Before the invention of aerosol spray starch, the product of choice in many homes of all classes was Robin starch. Robin Starch was a stiff white powder like cornflour to which water had to be added. When you made up the solution, it was gloopy, sticky with powdery lumps, just like wallpaper paste or grout. The garment was immersed evenly in that mixture and then it had to be smoothed out. All the stubborn starchy lumps had to be dissolved until they were eliminated – a metal spoon was good for bashing at the lumps to break them down. Robins Starch was produced by Reckitt and Sons who were a leading British manufacturer of household products, notably starch, black lead, laundry blue, and household polish.

 

Sunlight Soap was first introduced in 1884. It was produced at Port Sunlight in Wirrel, Merseyside, a model village built by Lever Brothers for the workers of their factories which produced the popular soap brands Lux, Lifebuoy and Sunlight.

 

Also in Ada’s basket are some very lifelike looking fruit and vegetables. The apples are made of polymer clay are made by a 1:12 miniature specialist in Germany. The leaves of lettuce are artisan made of very thin sheets of clay and are beautifully detailed. I acquired them from an auction house some twenty years ago as part of a lot made up of miniature artisan food.

 

Ada’s beaded handbag is also a 1:12 artisan miniature. Hand crocheted, it is interwoven with antique blue glass beads that are two millimetres in diameter. The beads of the handle are three millimetres in length.

 

Edith’s handbag handmade from soft leather is part of a larger collection of hats and bags that I bought from an American miniature collector Marilyn Bickel, including Ada’s tan soft leather handbag seen resting against her basket at the right of the picture.

 

Edith’s black dyed straw hat with purple roses and black feathers was made by an unknown artisan. 1:12 size miniature hats made to such exacting standards of quality and realism are often far more expensive than real hats are.
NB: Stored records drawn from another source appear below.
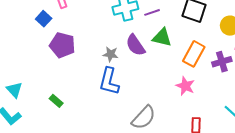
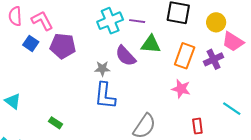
purple line: (152, 12) -> (137, 21), turned 35
purple pentagon: (62, 45) -> (63, 46), moved
cyan triangle: (14, 90) -> (13, 101), moved

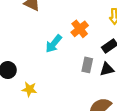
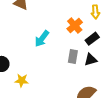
orange cross: (80, 29) -> (75, 25), moved

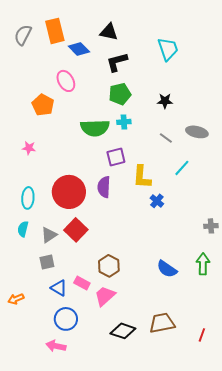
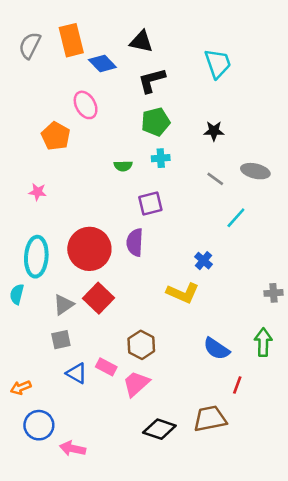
green semicircle: (95, 128) -> (123, 166), size x0.5
yellow L-shape: (142, 177) -> (183, 293), moved, turned -70
cyan ellipse: (28, 198) -> (36, 257), size x1.4
cyan semicircle: (23, 229) -> (17, 294), moved
blue circle: (66, 319) -> (39, 425), moved
red line: (202, 335) -> (237, 385), moved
When you think that it would sit comfortably on the tip of your index finger, yet it could cost in excess of $150.00 or £100.00, it is an extravagance. American artists seem to have the monopoly on this skill and some of the hats that I have seen or acquired over the years are remarkable. This hat is part of a larger collection I bought from an American miniature collector Marilyn Bickel.

 

In the foreground on the table are non-matching teacups, saucers and sugar bowl, all of which have come from different miniature stockists both in Australia and the United Kingdom. The Brown Betty teapot came from The Dolls House Shop in the United Kingdom.

 

In the background you can see Ada’s dark Welsh dresser cluttered with household items. Like Ada’s table, the Windsor chair and the ladderback chair to the left of the photo, I have had the dresser since I was a child. The shelves of the dresser have different patterned crockery and silver pots on them which have come from different miniature stockists both in Australia and the United Kingdom. There are also some rather worn and beaten looking enamelled cannisters and a bread tin in the typical domestic Art Deco design and kitchen colours of the 1920s, cream and green. Aged on purpose, these artisan pieces I recently acquired from The Dolls’ House Shop in the United Kingdom.

 

The large kitchen range in the background is a 1:12 miniature replica of the coal fed Phoenix Kitchen Range. A mid-Victorian model, it has hinged opening doors, hanging bars above the stove and a little bass hot water tap (used in the days before plumbed hot water).